Sonuçta son yıllarda küçük çocuklara yönelik taciz ve
hayvan tecavüzü haberlerinin bu tür pratiklerin meşrulaştırılması için
raflardan, özel olarak indirildiğini düşünmek gerekiyor. Hiyerarşi, sınırlar ve
ayrımlar siliniyor. Yeni beden politikası, bunu emrediyor. Bir yandan
kınıyorlar, eleştiriyorlar, Müslüman halka saldırma imkânı karşısında ellerini
ovuşturuyorlar ama bir yandan da “baktığım hayvanla ilişkiye girme hakkım
olmalı” diyorlar. Yapılan haberler, söz konusu olguların reklâmı, promosyonu
için servis ediliyor.
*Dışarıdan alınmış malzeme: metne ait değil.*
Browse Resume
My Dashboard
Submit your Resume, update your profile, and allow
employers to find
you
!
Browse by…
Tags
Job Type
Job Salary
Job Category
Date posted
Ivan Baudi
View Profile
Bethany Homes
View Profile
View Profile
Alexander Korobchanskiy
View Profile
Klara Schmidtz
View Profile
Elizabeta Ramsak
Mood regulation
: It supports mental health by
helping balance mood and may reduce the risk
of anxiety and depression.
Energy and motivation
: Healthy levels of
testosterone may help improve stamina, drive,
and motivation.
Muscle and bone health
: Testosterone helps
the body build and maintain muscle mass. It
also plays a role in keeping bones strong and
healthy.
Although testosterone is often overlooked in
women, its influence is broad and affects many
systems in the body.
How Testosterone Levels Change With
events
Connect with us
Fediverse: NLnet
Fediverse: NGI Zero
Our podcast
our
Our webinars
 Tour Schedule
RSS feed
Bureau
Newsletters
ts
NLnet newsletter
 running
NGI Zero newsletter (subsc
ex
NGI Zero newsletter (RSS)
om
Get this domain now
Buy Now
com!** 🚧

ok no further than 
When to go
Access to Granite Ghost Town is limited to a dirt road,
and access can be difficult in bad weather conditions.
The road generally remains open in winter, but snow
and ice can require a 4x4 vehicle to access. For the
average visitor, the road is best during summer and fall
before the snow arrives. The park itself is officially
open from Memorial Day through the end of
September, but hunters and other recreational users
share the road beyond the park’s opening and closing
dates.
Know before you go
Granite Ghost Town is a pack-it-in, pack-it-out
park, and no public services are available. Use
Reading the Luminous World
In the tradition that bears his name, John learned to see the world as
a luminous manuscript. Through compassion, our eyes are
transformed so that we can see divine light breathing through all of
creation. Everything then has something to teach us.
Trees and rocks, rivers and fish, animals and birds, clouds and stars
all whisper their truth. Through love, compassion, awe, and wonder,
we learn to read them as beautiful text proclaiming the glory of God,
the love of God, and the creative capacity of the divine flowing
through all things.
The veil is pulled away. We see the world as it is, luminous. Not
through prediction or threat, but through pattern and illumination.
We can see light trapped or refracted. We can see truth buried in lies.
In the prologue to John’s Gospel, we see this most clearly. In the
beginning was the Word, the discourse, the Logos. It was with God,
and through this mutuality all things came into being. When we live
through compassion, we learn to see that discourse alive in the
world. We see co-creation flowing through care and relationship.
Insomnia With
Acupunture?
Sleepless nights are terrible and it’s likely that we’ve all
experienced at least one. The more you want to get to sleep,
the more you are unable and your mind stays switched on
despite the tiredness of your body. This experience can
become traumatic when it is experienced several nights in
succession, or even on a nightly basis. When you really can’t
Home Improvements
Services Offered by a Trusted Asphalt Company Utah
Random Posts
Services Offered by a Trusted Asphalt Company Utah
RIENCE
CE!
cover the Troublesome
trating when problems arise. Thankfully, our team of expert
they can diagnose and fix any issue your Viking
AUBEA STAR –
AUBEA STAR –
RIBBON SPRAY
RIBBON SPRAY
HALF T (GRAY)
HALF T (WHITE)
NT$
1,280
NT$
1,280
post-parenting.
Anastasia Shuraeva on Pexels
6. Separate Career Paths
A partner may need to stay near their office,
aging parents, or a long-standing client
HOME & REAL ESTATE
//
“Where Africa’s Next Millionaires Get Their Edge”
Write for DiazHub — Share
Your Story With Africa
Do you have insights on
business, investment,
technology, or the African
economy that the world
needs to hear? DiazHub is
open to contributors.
Taciz, tecavüz ardında başka bir ilişki biçimi
meşrulaştırılıyor.
* * *
İnternette kısa bir aramayla, batıda pedofili
destekçileriyle LGBT ağlarının iç içe geçtiğini ortaya koyan haber ve yazılara
rastlamak mümkün. “8 yaşından önce seks yap”[2] diyen bu dernekler ve STK’lar,
devletlerden ciddi destek görüyorlar. Bugün ABD’de, AB’de veya Türkiye’de
herhangi bir özel üniversitenin lisans ya da lisansüstü programının
müfredatında LGBT ile ilgili bir derse illaki rastlıyorsunuz. Üstelik şeriatla yönetilen
bir ülkede oluyor bunlar!
Bu, “ezilen” kategorisi altında sahip çıkılan şeyin bu
müfredatta anlatılanlar olmadığını birilerinin anlaması lazım. Ama anlama
pratiği de hiyerarşik, sınırlayıcı ve ayrıştırmaya dair. Bu sebeple artık solun
dünyayı yorumlaması bile mümkün değil. Solda her fırsatta kullanılmayı seven
bir yan var. Manasını bu yan sayesinde ediniyor. Sermayenin beden politikası,
bugün sol ve solculuk olarak yutturuluyor.
Eren Balkır
12 Haziran 2019
Dipnotlar:
[1] Lars Schall, “CIA: Örgütlü Suçun 70 Yılı”, 19 Eylül 2017, İştirakî.
[2] Mücahit Gültekin, “Zümrüt Apartmanı Müstakil Bir
Apartman mı?”, 31 Mayıs 2019, İslami Analiz.